一本を取らないから悪い、これは昔から言われることだが、今の「JUDO」は一本至上主義とは言い難い。
個人的には、一本至上主義で金メダルを逃しても清々しく負けを認めるのか、それとも金メダルさえ獲れればなんでもいいのかを示した方がいい。
もちろん一本至上主義で金メダルを獲得するのが絶対だろうが、それができれば苦労はしない。

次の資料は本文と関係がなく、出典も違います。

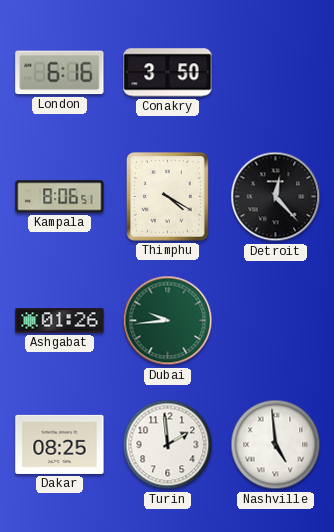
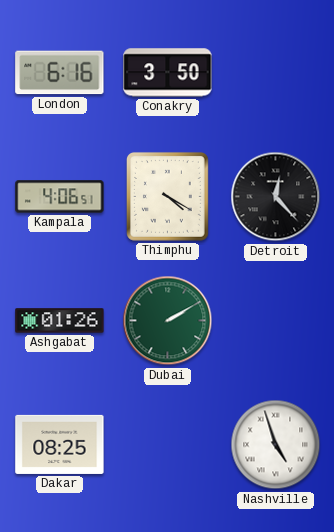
Kampala: 8:06 -> 4:06
Dubai: 9:44 -> 2:10
Turin: 1:59 -> none
Nashville: 4:59 -> 4:57
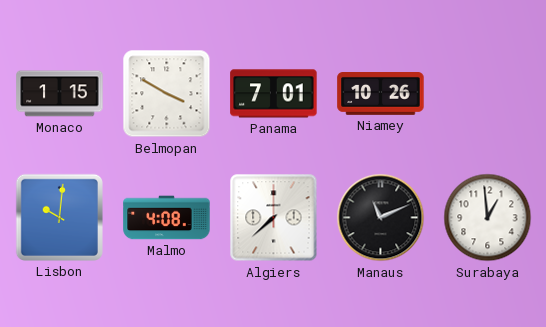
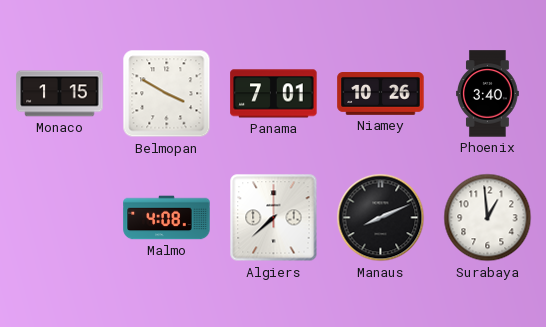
Phoenix: none -> 3:40
Lisbon: 10:01 -> none
Manaus: 11:11 -> 8:11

阿部詩がメダルを逃し、視聴者を気の毒にさせるくらいに大号泣した件が話題を集めた。
結果的には兄の阿部一二三が連覇を果たし、妹の分まで頑張ったという美談になったが、阿部詩の号泣に対して東国原英夫が噛みつき、何回も批判している。
いわば東国原英夫の「持論」・「私見」だが、これを報じる意味とは何か。
報道には、「出来事を広く知らせる」という意味がある。
東国原英夫の阿部詩への批判に、「世間に広く知ってもらう」意味があるのだろうか。
仮にあるのだとすれば、単にマスコミの小銭稼ぎという意味しかないように思う。
ヤフーニュースを見ていただきたいが、とにかく芸能人の「持論」や「私見」の記事であふれ返っている。
こたつ記事とも称されるが、とにかくこればかりである。
持論や私見は自由に言えばいいが、別に報道する意味があるのかという話。
阿部詩などへの誹謗中傷が激しいようだが、早い話がマスコミが無邪気に芸能人の「持論」や「私見」を報じるからだろう。

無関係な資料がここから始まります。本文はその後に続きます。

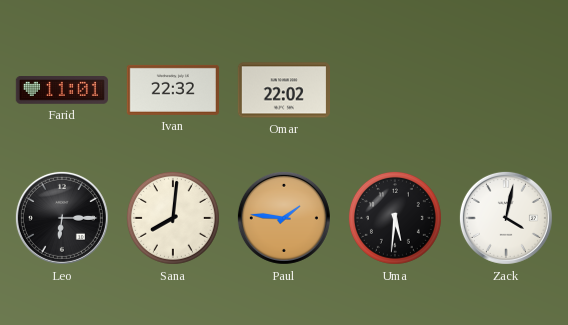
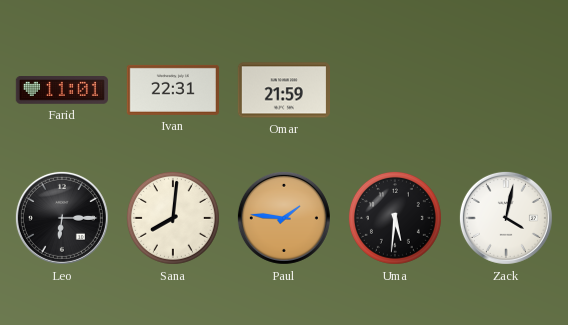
Ivan: 22:32 -> 22:31
Omar: 22:02 -> 21:59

東国原英夫の場合、選挙に出るわけではないものの、「政治家」としての商売を成立させるために、どうしたって前に出ないといけない。
だから、噛みつけるものはどんどん噛みつくという「政治家」を演じる芸人としての振る舞いを見せているに過ぎない。
あと、感情をあれだけ露にする人に対する、根本的な不愉快さはどうしたってある。
特に日本において、あれだけ泣き叫んで称賛を得られるわけがない。
だから、東国原英夫の主張は「誹謗中傷」に走る人には痛快だったと言える。
でも、それだけ泣き叫びたくなるくらいのパワーがなければ金メダルは獲得できない。
抑制的に泣くことが美学なんだと言われたって、知らねぇよという話でもある。
結局、好みの問題だ。
私は目玉焼きに醤油をかけます!と言い出すのと大して変わらない。
でも、醤油かソースかの論争で相手の人格を傷つけてまで論争になることも珍しくない。
今起きてるのはそういうことである。
根底には生活困窮、精神的な病、生い立ちなどなど色々あって、それが賛否を分ける出来事で表に出てきたにすぎない。

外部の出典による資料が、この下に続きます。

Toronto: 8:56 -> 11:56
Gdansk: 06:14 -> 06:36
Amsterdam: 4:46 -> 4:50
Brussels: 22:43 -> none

だから、誹謗中傷で裁判を起こして賠償などに発展したって、生活困窮などを理由に逃れようとする。
人によっては、不正アクセスを言い出すかもしれない。
でも、これは今回に限ったことではなく、ここ10年ほど言われ続け、実際に誹謗中傷で裁判を起こした人の体験談などで散々出てきた話題である。
おそらく今回の件で裁判を起こしても、少なくとも同じような結末になるだろう。
もはや誹謗中傷関連の出来事は社会の構造的な問題、バグの除去なしには全く解決しないどころか、事態をより悪化させるだけではないだろうか。
もちろん泣き寝入りはとんでもない事件を生み出すだけなので、戦うほかない。
過払い金請求のように、弁護士が誹謗中傷をビジネスにして金を巻き上げる方法を生み出して、誹謗中傷した側に悲劇が続出し、さすがに社会がドン引きし始める事態にまで発展する展開を待つのかどうか。
その前に、バグを除去することが最も平和的な解決につながるのだが、これもまた自分の「持論」・「私見」である。